[Opening Exercise input section]

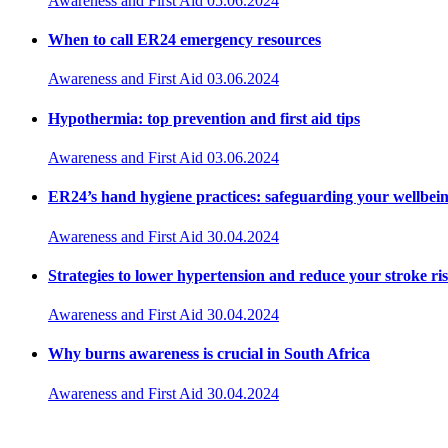
Awareness and First Aid
05.06.2024
When to call ER24 emergency resources
Awareness and First Aid
03.06.2024
Hypothermia: top prevention and first aid tips
Awareness and First Aid
03.06.2024
ER24’s hand hygiene practices: safeguarding your wellbei
Awareness and First Aid
30.04.2024
Strategies to lower hypertension and reduce your stroke ri
Awareness and First Aid
30.04.2024
Why burns awareness is crucial in South Africa
Awareness and First Aid
30.04.2024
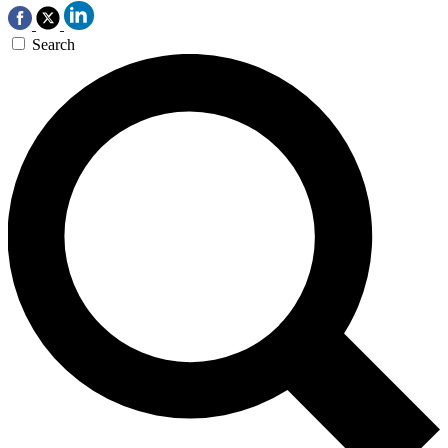
Search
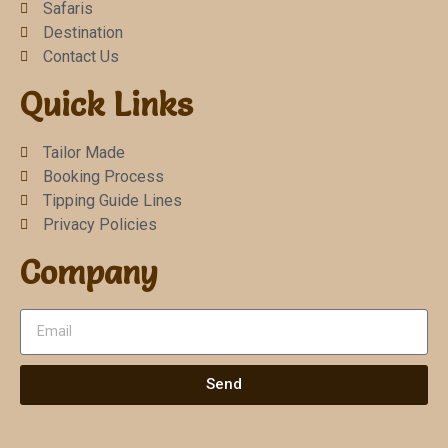
Safaris
Destination
Contact Us
Quick Links
Tailor Made
Booking Process
Tipping Guide Lines
Privacy Policies
Company
Send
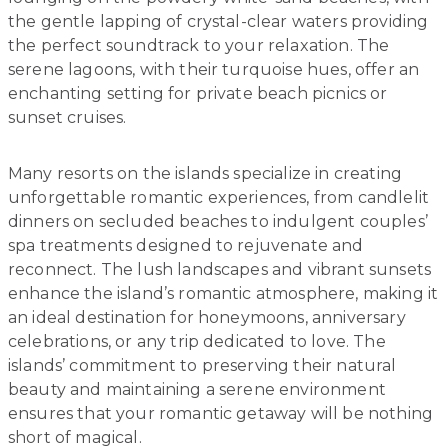
the gentle lapping of crystal-clear waters providing
the perfect soundtrack to your relaxation. The
serene lagoons, with their turquoise hues, offer an
enchanting setting for private beach picnics or
sunset cruises.
Many resorts on the islands specialize in creating
unforgettable romantic experiences, from candlelit
dinners on secluded beaches to indulgent couples’
spa treatments designed to rejuvenate and
reconnect. The lush landscapes and vibrant sunsets
enhance the island’s romantic atmosphere, making it
an ideal destination for honeymoons, anniversary
celebrations, or any trip dedicated to love. The
islands’ commitment to preserving their natural
beauty and maintaining a serene environment
ensures that your romantic getaway will be nothing
short of magical.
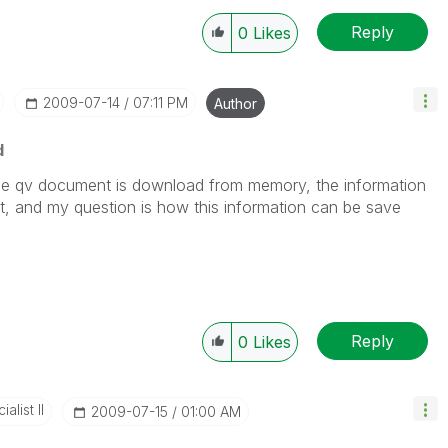
Reply
0
Likes
‎2009-07-14
07:11 PM
Author
d
he qv document is download from memory, the information
ost, and my question is how this information can be save
Reply
0
Likes
alist II
‎2009-07-15
01:00 AM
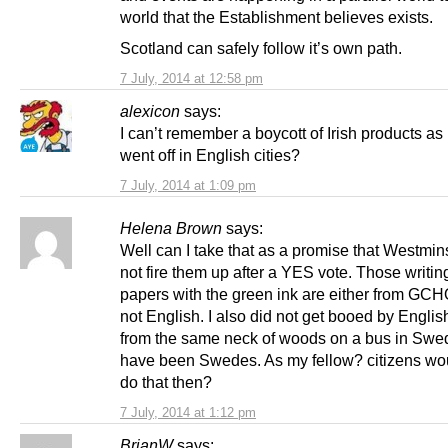
world that the Establishment believes exists.
Scotland can safely follow it’s own path.
7 July, 2014 at 12:58 pm
alexicon
says:
I can’t remember a boycott of Irish products a
went off in English cities?
7 July, 2014 at 1:09 pm
Helena Brown
says:
Well can I take that as a promise that Westmins
not fire them up after a YES vote. Those writing
papers with the green ink are either from GCH
not English. I also did not get booed by Engli
from the same neck of woods on a bus in Swe
have been Swedes. As my fellow? citizens wo
do that then?
7 July, 2014 at 1:12 pm
BrianW
says:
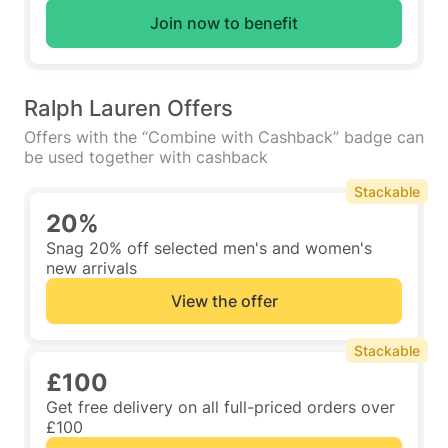
Join now to benefit
Ralph Lauren Offers
Offers with the “Combine with Cashback” badge can
be used together with cashback
Stackable
20%
Snag 20% off selected men's and women's
new arrivals
View the offer
Stackable
£100
Get free delivery on all full-priced orders over
£100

[Closing Exercise input section]

Assigned task:
Each line in the data that holds the string "English" must be returned.

Exercise result:
went off in English cities?
not English. I also did not get booed by Engli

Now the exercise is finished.